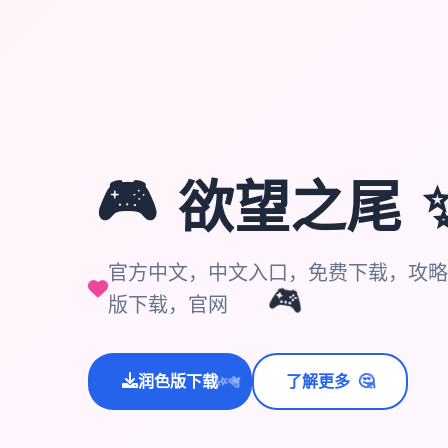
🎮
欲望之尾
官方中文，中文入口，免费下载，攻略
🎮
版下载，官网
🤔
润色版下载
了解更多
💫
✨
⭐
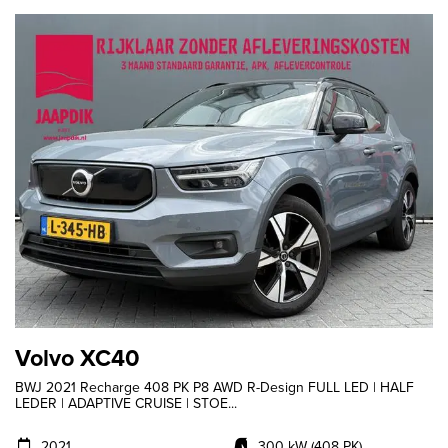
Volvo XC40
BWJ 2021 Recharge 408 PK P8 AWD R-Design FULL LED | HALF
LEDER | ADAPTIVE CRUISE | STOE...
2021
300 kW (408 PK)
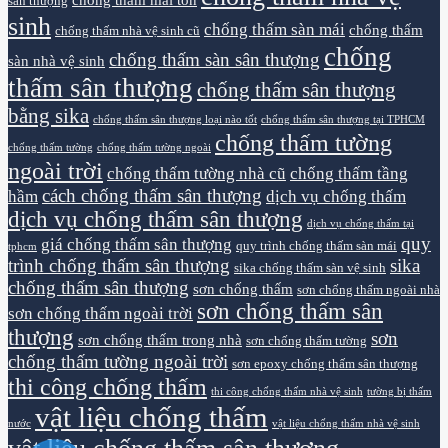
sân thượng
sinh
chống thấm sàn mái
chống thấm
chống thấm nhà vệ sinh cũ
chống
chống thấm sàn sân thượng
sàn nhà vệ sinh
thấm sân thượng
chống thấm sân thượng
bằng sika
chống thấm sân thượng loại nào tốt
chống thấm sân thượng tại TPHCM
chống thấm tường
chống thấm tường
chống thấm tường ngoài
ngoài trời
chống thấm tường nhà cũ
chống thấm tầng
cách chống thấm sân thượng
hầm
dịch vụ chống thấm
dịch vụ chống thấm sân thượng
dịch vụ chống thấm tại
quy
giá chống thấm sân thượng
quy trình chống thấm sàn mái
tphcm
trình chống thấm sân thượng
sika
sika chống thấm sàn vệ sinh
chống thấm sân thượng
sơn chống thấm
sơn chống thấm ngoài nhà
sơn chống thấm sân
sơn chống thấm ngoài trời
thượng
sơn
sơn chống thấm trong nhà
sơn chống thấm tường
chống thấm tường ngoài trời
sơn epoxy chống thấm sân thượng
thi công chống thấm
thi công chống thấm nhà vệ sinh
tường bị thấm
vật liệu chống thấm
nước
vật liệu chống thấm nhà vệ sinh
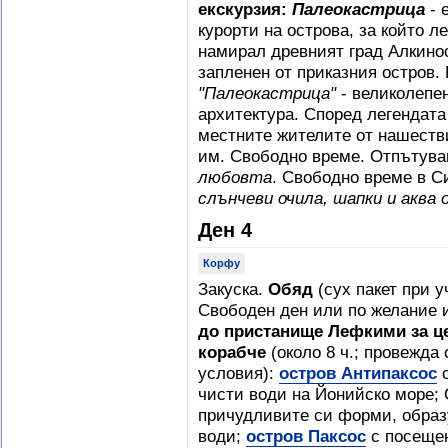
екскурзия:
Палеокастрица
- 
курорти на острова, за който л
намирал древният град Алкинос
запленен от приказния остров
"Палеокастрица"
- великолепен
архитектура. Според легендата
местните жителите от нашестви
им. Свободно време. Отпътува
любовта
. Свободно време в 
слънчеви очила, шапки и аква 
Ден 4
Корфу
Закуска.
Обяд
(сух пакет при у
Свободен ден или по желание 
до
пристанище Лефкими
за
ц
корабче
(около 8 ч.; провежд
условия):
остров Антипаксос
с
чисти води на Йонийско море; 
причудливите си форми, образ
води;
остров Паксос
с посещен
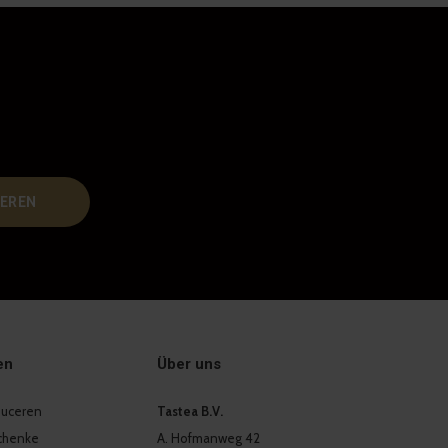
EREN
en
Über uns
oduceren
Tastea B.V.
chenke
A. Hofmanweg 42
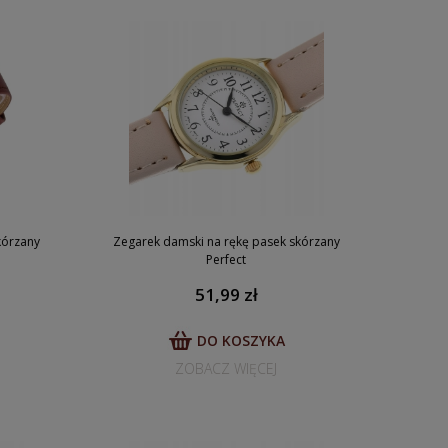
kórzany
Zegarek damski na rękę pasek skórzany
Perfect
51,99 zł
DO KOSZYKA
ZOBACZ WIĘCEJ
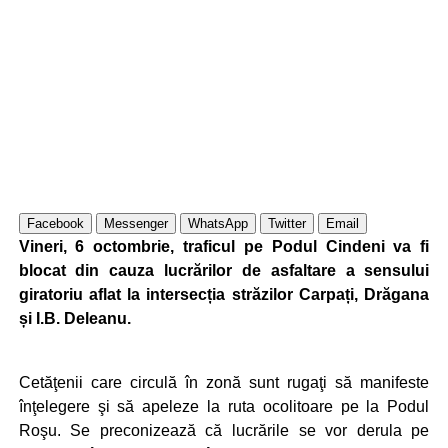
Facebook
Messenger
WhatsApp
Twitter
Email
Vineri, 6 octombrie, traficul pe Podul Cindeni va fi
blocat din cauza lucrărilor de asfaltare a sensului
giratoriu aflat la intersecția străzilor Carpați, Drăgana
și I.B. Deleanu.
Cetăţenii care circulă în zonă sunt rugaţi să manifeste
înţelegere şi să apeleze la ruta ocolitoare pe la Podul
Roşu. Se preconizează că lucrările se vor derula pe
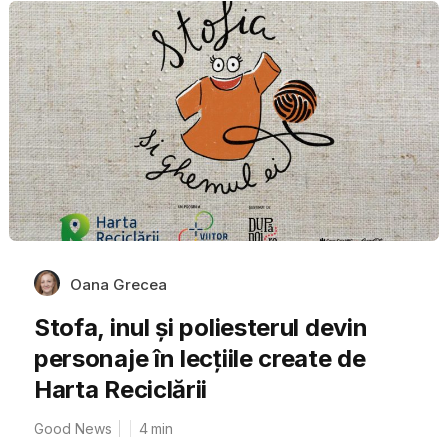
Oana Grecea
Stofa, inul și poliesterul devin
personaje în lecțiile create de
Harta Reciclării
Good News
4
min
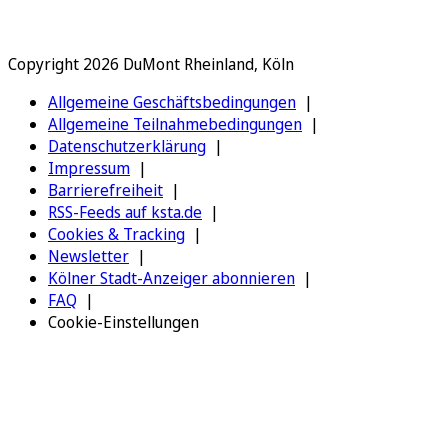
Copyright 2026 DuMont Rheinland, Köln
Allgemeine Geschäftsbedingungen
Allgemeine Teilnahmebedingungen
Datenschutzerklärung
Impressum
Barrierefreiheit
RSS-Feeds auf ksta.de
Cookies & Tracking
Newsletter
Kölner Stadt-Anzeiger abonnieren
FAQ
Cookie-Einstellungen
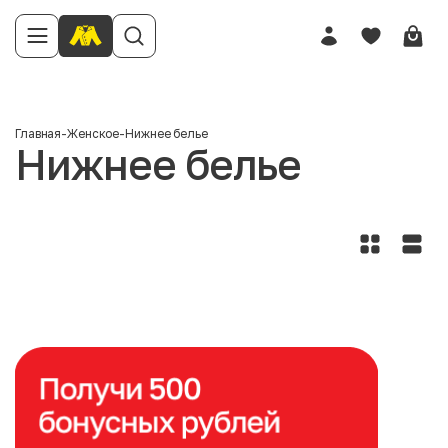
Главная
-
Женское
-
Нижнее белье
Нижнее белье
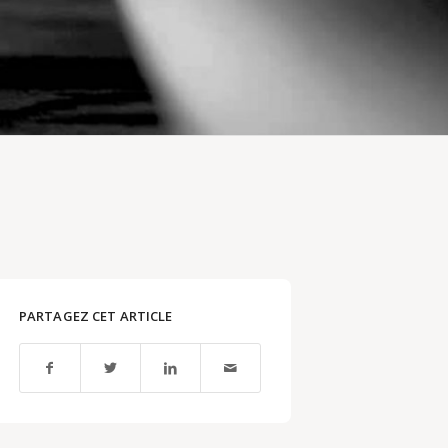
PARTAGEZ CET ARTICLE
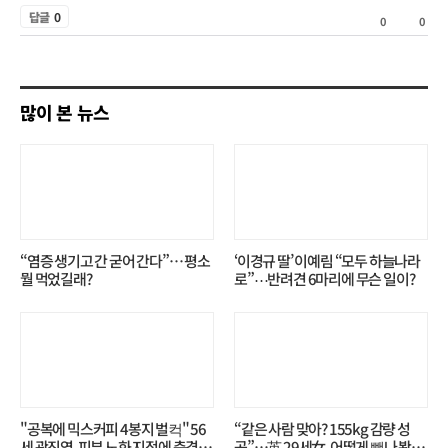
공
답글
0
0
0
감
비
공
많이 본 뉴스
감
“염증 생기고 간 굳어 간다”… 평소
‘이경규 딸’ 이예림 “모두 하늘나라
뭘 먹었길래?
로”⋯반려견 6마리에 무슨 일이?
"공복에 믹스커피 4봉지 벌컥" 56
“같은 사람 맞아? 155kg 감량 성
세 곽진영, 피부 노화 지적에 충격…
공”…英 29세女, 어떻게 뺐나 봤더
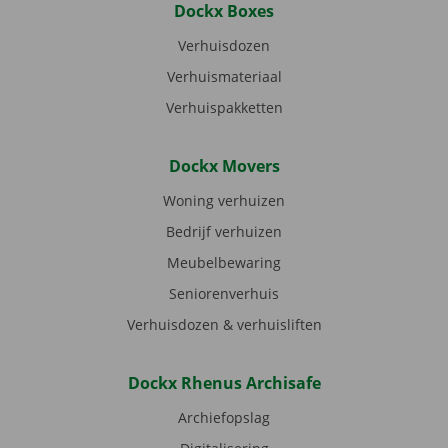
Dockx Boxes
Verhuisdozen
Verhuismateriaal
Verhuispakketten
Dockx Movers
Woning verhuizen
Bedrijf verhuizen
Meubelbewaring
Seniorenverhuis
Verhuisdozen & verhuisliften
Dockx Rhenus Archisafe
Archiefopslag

○ ○ ○ ○ ○ ○ ○

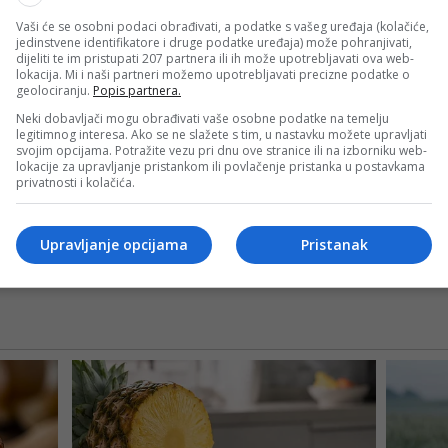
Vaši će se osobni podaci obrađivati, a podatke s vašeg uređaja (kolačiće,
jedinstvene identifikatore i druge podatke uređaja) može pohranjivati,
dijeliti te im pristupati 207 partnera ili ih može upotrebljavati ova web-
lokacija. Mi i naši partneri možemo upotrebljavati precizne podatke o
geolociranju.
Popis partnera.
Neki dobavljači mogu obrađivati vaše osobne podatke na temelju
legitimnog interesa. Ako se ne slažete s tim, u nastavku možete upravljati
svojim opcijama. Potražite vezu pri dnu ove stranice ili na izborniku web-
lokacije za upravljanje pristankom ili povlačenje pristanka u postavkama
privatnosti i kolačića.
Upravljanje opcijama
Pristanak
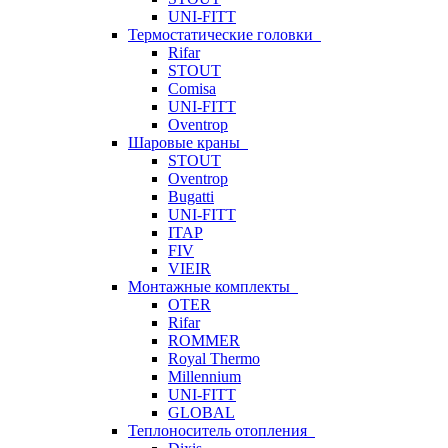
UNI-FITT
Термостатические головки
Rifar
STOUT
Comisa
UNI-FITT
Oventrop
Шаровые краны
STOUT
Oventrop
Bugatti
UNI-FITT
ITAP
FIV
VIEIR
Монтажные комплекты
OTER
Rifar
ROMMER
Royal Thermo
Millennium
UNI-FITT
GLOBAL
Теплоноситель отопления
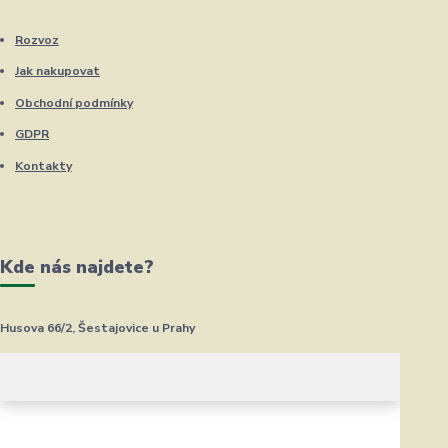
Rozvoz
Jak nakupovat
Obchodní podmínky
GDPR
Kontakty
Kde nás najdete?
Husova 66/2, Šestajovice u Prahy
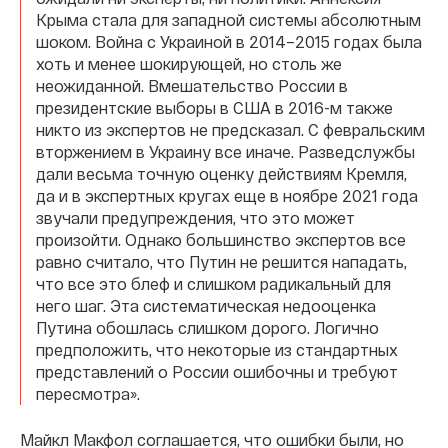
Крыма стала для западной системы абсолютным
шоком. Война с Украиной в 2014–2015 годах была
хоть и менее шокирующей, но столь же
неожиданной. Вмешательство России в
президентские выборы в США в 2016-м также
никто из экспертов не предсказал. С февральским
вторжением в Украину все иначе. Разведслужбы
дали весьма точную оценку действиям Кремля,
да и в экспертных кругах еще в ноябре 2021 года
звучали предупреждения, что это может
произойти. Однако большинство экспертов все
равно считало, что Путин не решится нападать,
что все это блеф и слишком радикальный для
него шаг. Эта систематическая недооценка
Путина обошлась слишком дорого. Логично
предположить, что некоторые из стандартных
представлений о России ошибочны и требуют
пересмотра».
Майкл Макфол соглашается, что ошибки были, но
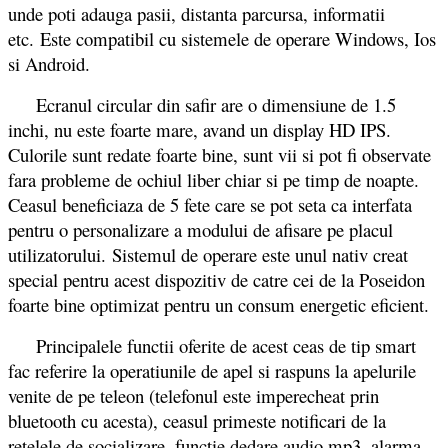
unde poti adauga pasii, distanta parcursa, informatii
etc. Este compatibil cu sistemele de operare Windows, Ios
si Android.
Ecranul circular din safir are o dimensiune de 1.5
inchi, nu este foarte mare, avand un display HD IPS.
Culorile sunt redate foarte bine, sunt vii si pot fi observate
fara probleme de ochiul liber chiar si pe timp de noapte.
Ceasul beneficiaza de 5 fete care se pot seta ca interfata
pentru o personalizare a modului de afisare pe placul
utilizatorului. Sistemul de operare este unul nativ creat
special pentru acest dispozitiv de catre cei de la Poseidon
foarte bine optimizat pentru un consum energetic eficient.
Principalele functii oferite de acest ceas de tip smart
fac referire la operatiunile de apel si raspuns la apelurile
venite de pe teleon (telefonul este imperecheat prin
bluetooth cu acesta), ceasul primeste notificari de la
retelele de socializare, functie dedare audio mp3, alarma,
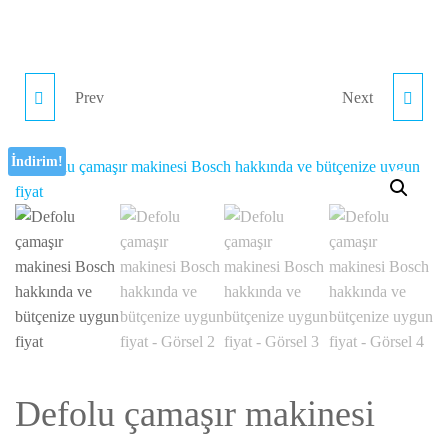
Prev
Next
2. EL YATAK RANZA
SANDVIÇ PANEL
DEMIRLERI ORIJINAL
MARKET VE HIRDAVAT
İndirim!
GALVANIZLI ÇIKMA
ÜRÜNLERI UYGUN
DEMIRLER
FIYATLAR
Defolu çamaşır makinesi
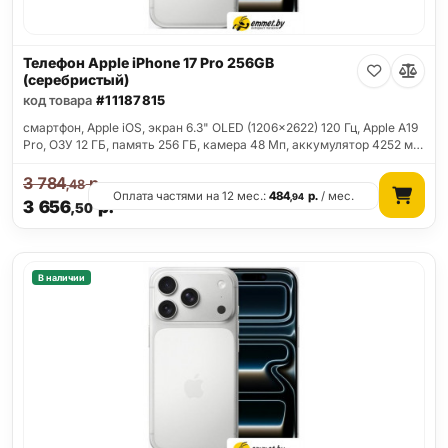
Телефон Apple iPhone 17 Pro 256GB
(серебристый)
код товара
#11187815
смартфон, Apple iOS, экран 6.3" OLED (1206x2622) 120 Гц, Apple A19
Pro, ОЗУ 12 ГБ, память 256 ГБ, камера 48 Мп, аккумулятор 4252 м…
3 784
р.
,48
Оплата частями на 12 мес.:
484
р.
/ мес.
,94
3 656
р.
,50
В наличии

○ ○ ○ ○ ○ ○ ○

Which lines of the listing contain the string "ngoài"? Copy every one of them.

> Expected answer
chống thấm tường ngoài
ngoài trời
sơn chống thấm ngoài nhà
sơn chống thấm ngoài trời
chống thấm tường ngoài trời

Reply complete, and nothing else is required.